OÜ Saare Dolomiit-Väokivi
- Founded: 1967
- Headquarters: Tallinn, Estonia

= Saare Dolomiit-Väokivi =

Company based in Estonia

OÜ Saare Dolomiit-Väokivi is an Estonian private limited company established in 1997. The company is active in the mining and processing of natural stone. Its headquarters are located in Tallinn and its factory is located on the island of Saaremaa.

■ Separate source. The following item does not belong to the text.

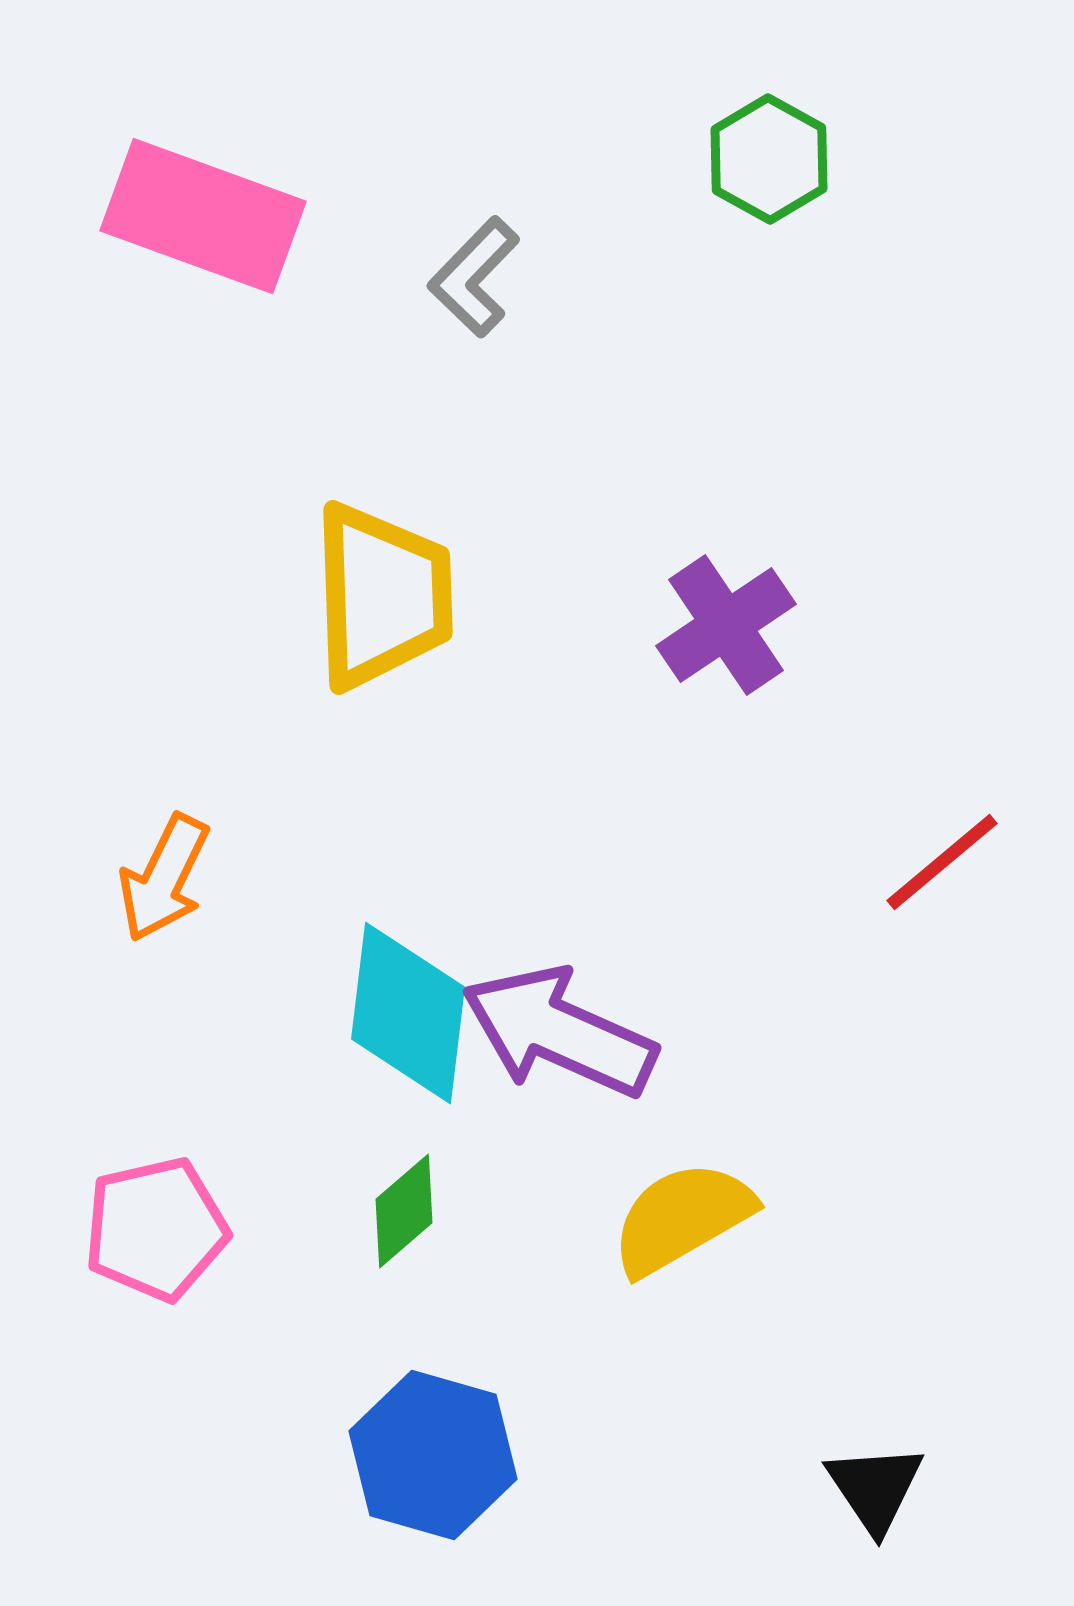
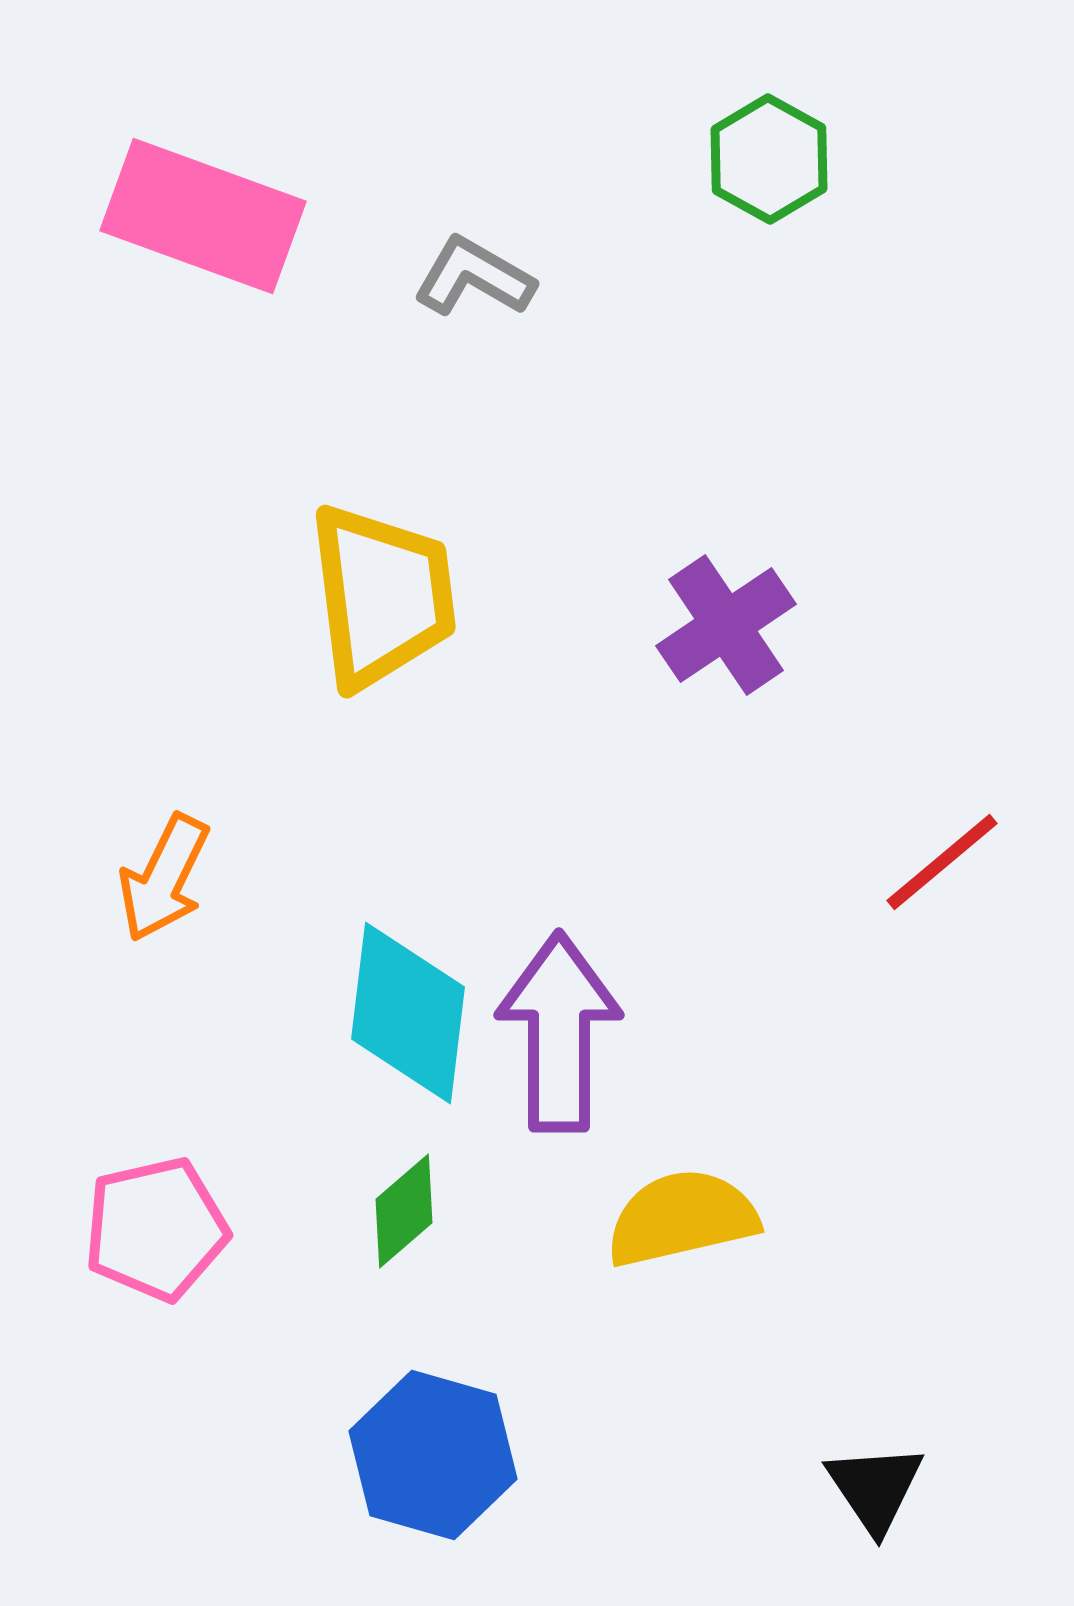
gray L-shape: rotated 76 degrees clockwise
yellow trapezoid: rotated 5 degrees counterclockwise
purple arrow: rotated 66 degrees clockwise
yellow semicircle: rotated 17 degrees clockwise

Since 2007 the company uses trademark Reval Stone to market its products.

==History==
The company's history can be dated back to as far as 1967 when the Saaremaa unit of factory "Eesti Dolomiit" ("Estonian Dolomite") was established. This makes the company one of the oldest miners and processors of limestone and dolomite in Estonia. In 1989 was established an Estonian-Canadian joint venture called "Saare Dolomiit - McIntosh Granite Corporation" which went bankrupt in 1994. This joint venture was the direct predecessor of the private limited company "Saare Dolomiit" established in 1997. From 2003 this company is called "OÜ Saare Dolomiit-Väokivi".

In 2015 the company's revenue was 1.86 million euros.

==Quarries==
The quarries of "OÜ Saare Dolomiit-Väokivi" are located on Saaremaa island (Kaarma dolomite and Selgase dolomite), in Tallinn (Lasnamäe limestone) and near Märjamaa (Orgita dolomite).